REQUIREMENT
The whole listing is to be restated word for word with no images.

INFORMATION PROVIDED
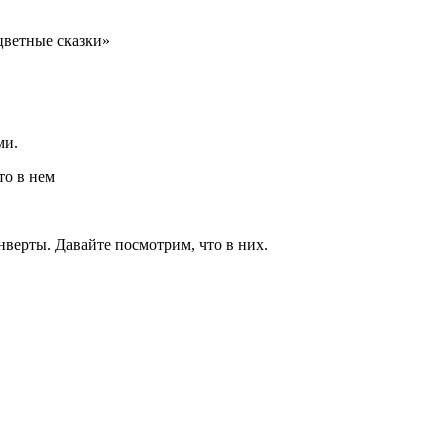
цветные сказки»
ми.
то в нем
онверты. Давайте посмотрим, что в них.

TASK ANSWER
цветные сказки»
ми.
то в нем
онверты. Давайте посмотрим, что в них.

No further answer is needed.